Los viernes íbamos juntas a pasear por el parque y contemplábamos extasiadas la paleta de color otoñal que nos rodeaba. A las cinco, nos sentábamos en uno de los bancos del pasillo central, nos contábamos las banalidades del día y divagábamos sobre la vida de las personas que pasaban arriba y abajo. Para mi madre, ese era el momento cumbre. Aquella tarde, el aire gélido que se había levantado, nos echó a patadas.
Ya no recordaba la mata de pelo negro que mi madre lucía en aquellas fotos del  álbum. Su cabello se pobló de canas prematuramente y arrancó de cuajo su juventud. Ella se acomodó en la vejez sobrevenida y acabó convertida en sombra de la mujer fuerte que algún día fue.
 
Yo me independicé a los veinticuatro años. Quería ser libre. Pensé que lo mejor para mis padres era  que no los atormentara con mis problemas. La hipoteca se tragaba la mitad de mi sueldo. Aun así, creía ser feliz en la distancia.

A principios del verano, una ola de calor se llevó a mi padre por delante. Demasiadas teclas inservibles en un piano que había dejado de sonar hacía varios años. Mi madre se quedó helada aquella mañana. Yo, me quedé sin habla al recibir la noticia. 

Tragándome el remordimiento, acompañé a mi madre en tan duros momentos y despedí el cuerpo hueco que un día albergó a mi padre. Él seguía allí, con nosotras. La vida se me antojó extraña, egoísta y sin escrúpulos.

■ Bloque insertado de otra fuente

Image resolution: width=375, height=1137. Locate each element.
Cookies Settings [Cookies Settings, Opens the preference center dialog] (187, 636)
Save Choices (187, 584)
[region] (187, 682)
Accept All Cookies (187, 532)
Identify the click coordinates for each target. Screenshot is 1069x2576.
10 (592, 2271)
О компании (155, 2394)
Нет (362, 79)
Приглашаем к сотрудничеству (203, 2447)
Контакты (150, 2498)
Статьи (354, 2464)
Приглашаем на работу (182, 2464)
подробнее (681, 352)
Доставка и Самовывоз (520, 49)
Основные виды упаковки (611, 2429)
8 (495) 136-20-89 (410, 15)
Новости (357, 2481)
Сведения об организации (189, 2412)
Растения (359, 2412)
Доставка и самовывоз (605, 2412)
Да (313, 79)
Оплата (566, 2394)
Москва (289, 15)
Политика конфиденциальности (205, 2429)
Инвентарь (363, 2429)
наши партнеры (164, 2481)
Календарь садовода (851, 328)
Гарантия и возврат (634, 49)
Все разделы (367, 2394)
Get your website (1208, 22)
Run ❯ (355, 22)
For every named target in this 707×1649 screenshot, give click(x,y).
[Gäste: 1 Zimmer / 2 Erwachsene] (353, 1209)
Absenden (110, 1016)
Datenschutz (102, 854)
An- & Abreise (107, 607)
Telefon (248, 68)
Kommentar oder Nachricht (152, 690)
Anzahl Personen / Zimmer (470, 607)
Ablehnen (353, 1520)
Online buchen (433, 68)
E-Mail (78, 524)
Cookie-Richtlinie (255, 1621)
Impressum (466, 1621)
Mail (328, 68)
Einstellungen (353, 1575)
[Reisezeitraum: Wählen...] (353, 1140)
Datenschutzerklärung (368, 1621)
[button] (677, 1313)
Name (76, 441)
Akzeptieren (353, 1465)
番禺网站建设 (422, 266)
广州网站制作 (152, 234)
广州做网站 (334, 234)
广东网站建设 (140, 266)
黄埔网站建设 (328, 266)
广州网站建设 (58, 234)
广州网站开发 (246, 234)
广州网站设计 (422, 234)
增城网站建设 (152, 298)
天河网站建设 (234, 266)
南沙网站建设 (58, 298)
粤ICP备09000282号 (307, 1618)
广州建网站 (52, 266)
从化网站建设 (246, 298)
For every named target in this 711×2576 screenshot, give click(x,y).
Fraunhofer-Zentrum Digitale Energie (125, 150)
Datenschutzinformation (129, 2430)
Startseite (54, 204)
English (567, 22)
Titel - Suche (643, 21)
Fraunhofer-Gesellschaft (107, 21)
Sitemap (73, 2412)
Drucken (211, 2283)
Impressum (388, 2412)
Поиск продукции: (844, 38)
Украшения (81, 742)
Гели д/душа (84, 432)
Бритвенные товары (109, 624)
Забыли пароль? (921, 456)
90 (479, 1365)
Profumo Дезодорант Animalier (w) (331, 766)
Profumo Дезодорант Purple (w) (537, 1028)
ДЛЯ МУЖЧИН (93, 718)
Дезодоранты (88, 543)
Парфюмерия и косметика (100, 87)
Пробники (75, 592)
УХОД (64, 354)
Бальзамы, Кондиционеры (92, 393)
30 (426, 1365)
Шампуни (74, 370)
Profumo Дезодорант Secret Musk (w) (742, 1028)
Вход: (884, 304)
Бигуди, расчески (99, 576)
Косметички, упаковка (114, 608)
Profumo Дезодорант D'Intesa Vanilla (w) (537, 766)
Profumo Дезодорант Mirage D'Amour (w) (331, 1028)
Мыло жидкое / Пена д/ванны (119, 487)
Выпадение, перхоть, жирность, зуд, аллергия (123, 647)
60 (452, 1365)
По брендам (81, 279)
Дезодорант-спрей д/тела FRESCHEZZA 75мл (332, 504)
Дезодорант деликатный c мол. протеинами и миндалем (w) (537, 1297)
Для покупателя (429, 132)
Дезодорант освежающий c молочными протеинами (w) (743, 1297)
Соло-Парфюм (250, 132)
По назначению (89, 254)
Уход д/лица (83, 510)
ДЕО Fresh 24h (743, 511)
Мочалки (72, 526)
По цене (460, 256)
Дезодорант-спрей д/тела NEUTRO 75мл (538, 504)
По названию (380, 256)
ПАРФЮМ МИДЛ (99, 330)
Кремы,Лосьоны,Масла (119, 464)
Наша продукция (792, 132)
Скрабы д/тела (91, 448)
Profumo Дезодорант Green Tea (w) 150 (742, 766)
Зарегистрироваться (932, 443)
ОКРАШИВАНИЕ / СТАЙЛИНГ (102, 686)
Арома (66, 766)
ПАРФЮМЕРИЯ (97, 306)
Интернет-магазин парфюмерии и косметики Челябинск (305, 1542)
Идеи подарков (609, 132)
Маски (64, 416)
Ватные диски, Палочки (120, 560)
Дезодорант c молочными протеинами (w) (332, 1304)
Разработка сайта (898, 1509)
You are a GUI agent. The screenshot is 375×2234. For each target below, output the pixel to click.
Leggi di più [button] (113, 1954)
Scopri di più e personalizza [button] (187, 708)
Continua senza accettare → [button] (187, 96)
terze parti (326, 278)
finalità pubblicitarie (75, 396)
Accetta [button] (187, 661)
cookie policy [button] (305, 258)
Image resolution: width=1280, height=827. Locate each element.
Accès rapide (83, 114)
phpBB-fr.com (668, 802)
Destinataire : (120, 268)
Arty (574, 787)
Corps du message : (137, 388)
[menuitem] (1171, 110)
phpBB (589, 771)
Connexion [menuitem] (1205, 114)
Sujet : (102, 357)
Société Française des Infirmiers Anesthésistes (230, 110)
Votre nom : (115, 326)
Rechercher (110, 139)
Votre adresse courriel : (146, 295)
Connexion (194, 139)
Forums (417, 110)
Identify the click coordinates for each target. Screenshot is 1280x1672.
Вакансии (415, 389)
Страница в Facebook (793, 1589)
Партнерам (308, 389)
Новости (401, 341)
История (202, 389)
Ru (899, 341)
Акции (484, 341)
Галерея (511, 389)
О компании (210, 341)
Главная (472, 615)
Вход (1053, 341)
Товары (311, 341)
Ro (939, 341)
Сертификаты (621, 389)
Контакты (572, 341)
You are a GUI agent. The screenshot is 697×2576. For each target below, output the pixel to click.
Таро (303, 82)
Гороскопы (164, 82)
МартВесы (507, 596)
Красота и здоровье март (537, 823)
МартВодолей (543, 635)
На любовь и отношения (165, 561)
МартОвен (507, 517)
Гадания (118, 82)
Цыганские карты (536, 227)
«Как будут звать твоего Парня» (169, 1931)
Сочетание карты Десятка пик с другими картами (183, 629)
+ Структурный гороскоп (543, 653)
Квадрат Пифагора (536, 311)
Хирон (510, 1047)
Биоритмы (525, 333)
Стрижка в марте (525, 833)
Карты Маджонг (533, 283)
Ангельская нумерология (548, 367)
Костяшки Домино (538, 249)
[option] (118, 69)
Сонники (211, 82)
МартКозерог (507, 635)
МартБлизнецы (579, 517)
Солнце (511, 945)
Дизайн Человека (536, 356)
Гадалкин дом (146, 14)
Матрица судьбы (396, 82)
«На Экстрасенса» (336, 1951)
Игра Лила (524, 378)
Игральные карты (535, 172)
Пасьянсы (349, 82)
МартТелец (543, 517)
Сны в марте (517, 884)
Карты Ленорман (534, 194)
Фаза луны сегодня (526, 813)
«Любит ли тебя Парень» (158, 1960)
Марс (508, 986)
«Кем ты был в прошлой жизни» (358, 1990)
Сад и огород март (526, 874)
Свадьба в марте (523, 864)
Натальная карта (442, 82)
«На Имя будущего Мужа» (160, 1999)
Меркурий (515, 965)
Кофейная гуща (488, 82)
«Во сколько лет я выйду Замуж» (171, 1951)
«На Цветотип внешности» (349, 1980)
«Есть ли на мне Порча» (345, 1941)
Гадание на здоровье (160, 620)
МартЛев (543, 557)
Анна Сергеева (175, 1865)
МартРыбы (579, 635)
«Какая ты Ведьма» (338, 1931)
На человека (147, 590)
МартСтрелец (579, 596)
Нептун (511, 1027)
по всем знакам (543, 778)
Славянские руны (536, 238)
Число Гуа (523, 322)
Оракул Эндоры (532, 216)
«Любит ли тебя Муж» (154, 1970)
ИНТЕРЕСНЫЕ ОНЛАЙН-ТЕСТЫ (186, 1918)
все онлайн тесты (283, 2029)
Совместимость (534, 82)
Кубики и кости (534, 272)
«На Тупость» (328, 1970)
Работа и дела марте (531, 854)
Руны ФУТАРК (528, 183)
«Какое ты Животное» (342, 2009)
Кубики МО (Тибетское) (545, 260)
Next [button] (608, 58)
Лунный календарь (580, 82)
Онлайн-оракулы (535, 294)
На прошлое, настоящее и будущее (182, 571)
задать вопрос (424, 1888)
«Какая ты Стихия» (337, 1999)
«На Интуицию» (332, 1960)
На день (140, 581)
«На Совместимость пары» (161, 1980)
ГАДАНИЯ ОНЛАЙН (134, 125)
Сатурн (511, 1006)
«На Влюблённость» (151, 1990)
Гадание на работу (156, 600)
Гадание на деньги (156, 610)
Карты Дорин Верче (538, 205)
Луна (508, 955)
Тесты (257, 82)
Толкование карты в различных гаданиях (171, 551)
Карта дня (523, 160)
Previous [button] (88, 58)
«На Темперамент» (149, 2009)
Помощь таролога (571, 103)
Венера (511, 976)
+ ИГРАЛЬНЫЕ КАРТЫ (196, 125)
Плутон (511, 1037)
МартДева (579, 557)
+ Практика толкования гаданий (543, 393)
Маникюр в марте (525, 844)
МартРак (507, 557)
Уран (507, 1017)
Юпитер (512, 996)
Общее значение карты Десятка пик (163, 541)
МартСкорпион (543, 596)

Cogí mi maleta, puse unas piezas de ropa y regresé con ella. Sonreía cuando venía a despertarme  y también cuando me obligaba a acostarme. 
Dos semanas después me dijo que mi compañía había sido muy grata pero que no quería tenerme con ella ni un minuto más. ¡Me dejó muerta! Aunque sabía que era lo mejor para las dos. Pacté que saldríamos a pasear por el parque cada viernes  y comeríamos juntas los domingos. Aceptó sin rechistar.  
Aquel domingo me presenté con unos pasteles para el postre. Me deslumbró su cabello negro y sus ojos verde esmeralda. Una foto familiar me observaba. La sonrisa de mi padre iluminó mi cara.
─Gracias mamá. Por fin tengo la respuesta.